Macrophages exhibit an initial phase of phagocytic, proteolytic, and proinflammatory functions, while the second phase is characterized by anti-inflammatory functions, which include regeneration, growth, angiogenesis, and matrix deposition (Figure 1) [31, 32]. In direct contrast, another study by Hsieh in 2014 demonstrated improved hippocampal neuronal survival and functional recovery by reducing the number of macrophages following cortical injury 2–4 weeks after injury. This study revealed an association between the C-C chemokine receptor 2, which guides monocytes to inflamed tissues, and pathological processes in chronic stages of TBI [33].

5. Axonal Degeneration

In addition to ongoing inflammation following TBI, a study of the porcine brain injury model by Chen and colleagues revealed that axonal degeneration continues up to 6 months following initial brain trauma, which causes continued impaired axonal transport and, in effect, accumulation of amyloid precursor proteins (APP) and amyloid-B (Aβ) peptides. These results are very important since Aβ is a hallmark in pathology of Alzheimer’s disease, and many studies have linked brain trauma with an increased risk of developing Alzheimer’s disease [34, 35]. Thus, accumulation of proteins, particularly in the discrete swellings at the terminal ends of disconnected axons, may be linked to lysis or leakage of swollen axons, causing protein release into surrounding tissue and cerebrospinal fluid. Another possible cause of APP proteolysis is caspase-3 activation through a cleavage process that interrupts normal intracellular processing of APP [36]. Nikolaev and colleagues found that activation of the APP/death receptor 6/caspase 6 apoptotic pathway leads to axonal destruction following the loss of proteins important for neuronal survival, including brain-derived neurotrophic factor, neurotrophin 3, and nerve growth factor (NGF) activation [37]. A study used this pathway to examine whether it represents a common mechanism for axonal degeneration in response to multiple insults. They found that inhibition of APP cleavage prevented axonal degeneration triggered by NGF withdrawal. However, blocking this pathway did not protect against degeneration caused by mechanical or chemical insults [38]. Though the precise mechanism behind APP proteolysis and subsequent accumulation of Aβ peptides following TBI is unclear, long-term formation of Aβ peptides may play a role in the link between a history of brain trauma and increased risk of developing Alzheimer’s dementia.

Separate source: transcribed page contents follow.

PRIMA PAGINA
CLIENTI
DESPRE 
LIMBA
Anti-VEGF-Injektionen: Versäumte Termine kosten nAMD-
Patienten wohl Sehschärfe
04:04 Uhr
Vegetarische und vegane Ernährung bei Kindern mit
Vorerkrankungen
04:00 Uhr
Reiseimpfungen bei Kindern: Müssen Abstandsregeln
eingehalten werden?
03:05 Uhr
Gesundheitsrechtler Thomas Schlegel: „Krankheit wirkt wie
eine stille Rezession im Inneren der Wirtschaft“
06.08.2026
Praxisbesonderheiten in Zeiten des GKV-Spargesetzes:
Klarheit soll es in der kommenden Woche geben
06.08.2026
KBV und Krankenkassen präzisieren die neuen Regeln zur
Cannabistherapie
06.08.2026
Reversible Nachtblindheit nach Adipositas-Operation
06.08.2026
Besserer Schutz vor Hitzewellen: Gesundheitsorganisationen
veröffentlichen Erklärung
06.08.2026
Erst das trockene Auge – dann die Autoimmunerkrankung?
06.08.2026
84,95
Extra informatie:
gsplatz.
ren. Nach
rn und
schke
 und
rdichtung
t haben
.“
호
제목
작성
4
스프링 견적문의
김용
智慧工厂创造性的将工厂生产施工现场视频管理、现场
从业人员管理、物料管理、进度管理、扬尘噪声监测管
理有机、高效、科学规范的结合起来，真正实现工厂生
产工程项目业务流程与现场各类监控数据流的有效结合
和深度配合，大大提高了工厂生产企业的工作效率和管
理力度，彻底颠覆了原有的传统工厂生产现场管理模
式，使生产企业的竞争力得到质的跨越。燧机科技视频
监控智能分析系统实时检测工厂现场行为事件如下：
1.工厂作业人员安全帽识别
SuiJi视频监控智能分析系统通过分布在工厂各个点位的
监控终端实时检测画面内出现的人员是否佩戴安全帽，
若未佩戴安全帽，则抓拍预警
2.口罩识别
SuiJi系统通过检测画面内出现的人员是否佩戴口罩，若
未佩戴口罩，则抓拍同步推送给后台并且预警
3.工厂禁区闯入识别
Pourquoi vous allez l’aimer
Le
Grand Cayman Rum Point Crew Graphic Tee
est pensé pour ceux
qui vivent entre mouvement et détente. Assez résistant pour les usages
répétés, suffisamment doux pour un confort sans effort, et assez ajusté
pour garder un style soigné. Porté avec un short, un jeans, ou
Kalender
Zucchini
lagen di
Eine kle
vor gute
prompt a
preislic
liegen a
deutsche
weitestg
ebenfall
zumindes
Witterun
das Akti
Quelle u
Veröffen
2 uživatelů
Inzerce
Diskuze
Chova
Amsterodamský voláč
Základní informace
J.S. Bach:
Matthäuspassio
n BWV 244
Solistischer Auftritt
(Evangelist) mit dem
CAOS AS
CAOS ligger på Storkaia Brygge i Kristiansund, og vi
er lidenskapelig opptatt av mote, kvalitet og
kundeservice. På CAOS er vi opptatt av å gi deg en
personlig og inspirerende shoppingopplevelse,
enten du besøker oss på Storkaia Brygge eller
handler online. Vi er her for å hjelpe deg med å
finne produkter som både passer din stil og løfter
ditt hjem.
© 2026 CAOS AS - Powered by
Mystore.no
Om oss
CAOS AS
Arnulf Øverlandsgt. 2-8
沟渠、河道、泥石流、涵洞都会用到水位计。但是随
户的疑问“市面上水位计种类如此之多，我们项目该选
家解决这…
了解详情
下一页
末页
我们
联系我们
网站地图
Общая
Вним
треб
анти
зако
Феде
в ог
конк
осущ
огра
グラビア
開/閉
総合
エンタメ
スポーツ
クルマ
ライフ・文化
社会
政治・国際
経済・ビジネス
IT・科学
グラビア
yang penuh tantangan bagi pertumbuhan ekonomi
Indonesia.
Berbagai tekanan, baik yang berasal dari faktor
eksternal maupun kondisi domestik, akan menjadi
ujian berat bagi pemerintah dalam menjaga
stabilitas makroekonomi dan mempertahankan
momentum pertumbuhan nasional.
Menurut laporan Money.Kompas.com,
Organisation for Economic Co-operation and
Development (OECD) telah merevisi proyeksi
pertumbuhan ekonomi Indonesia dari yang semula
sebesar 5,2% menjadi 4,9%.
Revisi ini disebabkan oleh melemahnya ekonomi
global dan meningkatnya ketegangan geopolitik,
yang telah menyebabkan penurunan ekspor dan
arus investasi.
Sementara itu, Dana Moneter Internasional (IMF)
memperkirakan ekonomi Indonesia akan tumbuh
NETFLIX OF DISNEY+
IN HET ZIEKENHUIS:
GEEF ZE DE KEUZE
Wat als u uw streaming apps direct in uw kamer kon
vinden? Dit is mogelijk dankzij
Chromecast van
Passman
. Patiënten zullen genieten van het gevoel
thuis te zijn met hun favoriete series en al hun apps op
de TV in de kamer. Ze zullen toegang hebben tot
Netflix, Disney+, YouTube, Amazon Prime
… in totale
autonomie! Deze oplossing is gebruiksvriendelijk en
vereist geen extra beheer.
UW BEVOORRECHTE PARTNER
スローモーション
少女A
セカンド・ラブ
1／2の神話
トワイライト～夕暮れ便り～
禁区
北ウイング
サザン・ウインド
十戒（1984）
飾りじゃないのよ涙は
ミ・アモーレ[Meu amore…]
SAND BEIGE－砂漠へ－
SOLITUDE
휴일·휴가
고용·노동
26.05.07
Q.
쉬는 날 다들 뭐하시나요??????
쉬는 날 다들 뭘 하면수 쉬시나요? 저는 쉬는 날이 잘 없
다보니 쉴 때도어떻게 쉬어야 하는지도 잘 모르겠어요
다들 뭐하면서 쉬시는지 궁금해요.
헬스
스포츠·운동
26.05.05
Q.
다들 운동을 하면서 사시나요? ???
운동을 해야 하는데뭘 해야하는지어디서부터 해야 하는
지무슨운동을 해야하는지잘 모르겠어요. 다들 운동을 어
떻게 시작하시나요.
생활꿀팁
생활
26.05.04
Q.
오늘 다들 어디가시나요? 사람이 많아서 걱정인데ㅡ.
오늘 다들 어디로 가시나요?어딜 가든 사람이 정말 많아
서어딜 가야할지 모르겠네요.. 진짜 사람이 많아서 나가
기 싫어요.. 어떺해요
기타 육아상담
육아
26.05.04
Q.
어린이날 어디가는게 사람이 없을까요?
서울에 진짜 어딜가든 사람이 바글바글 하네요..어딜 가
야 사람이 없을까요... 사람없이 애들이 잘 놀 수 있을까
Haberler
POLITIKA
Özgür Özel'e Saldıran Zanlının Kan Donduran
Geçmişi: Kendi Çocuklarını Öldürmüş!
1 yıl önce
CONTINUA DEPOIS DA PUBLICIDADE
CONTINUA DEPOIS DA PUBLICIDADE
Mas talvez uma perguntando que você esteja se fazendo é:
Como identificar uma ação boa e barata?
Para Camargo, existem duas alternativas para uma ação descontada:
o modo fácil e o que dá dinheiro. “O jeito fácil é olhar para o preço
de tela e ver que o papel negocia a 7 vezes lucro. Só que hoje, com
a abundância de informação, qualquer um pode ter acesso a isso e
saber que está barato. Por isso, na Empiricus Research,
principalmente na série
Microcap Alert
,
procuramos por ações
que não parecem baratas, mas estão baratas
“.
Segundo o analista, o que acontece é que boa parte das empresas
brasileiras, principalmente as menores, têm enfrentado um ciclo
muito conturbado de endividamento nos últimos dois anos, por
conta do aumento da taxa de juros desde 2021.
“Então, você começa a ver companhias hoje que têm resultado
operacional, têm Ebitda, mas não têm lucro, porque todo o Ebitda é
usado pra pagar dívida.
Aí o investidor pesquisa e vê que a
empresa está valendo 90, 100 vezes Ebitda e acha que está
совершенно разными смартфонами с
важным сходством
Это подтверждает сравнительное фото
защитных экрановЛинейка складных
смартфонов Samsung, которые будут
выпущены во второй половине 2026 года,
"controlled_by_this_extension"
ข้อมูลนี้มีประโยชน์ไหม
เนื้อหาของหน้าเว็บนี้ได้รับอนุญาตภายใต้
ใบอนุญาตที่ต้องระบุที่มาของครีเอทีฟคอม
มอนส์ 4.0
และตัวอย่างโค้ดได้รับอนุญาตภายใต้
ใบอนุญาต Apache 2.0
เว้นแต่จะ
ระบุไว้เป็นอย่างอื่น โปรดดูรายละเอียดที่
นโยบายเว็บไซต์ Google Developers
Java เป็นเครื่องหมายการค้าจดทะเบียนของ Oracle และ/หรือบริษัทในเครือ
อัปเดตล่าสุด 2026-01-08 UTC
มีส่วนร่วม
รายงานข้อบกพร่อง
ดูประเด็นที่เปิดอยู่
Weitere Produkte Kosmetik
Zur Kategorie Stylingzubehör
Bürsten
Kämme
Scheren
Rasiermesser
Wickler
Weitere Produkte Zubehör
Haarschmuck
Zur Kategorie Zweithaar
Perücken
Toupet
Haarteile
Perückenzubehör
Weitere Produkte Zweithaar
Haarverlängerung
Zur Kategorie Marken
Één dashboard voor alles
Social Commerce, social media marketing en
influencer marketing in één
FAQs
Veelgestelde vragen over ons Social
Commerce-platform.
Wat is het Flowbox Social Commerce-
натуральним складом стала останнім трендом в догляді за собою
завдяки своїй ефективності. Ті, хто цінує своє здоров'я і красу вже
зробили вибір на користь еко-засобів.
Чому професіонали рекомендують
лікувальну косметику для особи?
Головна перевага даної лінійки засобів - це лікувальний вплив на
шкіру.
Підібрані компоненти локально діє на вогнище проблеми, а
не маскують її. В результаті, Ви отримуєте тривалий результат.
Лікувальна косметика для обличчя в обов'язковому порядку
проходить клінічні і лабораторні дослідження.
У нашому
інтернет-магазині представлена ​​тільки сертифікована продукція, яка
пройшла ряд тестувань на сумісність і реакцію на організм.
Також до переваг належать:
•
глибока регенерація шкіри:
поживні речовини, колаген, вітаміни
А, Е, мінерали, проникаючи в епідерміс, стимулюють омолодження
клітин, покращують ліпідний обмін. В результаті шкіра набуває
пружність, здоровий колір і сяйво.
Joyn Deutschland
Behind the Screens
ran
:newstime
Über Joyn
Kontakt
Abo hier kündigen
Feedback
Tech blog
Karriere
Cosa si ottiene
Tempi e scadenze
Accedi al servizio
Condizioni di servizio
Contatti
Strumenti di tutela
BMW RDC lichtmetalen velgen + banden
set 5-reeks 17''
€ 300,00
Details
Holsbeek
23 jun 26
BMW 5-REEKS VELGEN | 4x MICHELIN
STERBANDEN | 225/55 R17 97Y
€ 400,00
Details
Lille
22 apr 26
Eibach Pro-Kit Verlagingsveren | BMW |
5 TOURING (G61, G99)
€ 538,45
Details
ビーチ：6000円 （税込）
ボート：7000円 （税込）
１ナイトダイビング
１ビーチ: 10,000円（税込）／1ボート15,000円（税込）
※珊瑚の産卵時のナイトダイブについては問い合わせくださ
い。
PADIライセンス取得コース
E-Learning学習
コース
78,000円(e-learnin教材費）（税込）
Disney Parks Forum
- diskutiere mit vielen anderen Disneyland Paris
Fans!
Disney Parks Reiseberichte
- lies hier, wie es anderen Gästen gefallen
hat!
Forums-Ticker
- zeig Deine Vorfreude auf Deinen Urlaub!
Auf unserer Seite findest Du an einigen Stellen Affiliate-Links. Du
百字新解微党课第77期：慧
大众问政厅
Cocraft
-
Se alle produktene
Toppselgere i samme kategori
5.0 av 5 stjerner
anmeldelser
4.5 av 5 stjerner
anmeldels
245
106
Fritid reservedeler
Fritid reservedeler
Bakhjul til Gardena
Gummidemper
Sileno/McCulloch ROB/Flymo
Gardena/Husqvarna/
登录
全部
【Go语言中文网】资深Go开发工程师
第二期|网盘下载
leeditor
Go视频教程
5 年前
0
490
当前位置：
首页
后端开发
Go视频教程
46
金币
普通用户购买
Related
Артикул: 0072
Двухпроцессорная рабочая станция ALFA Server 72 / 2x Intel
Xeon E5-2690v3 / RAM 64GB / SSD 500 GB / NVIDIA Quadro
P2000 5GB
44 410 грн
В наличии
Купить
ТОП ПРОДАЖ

In summary, the role of specific cellular responses that are associated with inflammation and neurodegeneration in pathophysiology of TBI is quite complex [39]. The natural inflammatory response is crucial to foster healing and regeneration following TBI, but the intricate balance between inflammations, which are thought to promote regeneration and maladaptive chronic neuroinflammation, requires further exploration. Currently, it is with these challenges in mind that novel treatment options have been studied to improve outcomes following TBI, particularly those involving the use of stem cell therapy. It is thought that endogenous adult neural stem cells, as well as progenitor cells residing in the neurogenic regions of the brain, may provide regenerative and reparative function to CNS injuries, such as TBI [40]. More specifically, there is an increased neurogenic response following TBI, especially in the subventricular zone (SVZ) and dentate gyrus (DG) of the hippocampus; eliciting this endogenous response could provide improved regeneration and repair following TBI (Figure 1) [41]. Exogenous stem cell therapy is also an area of interest for treatment of TBI, as it is thought to not only provide repair mechanisms but also stimulate proliferation of endogenous neural stem cells [42] (Figure 1).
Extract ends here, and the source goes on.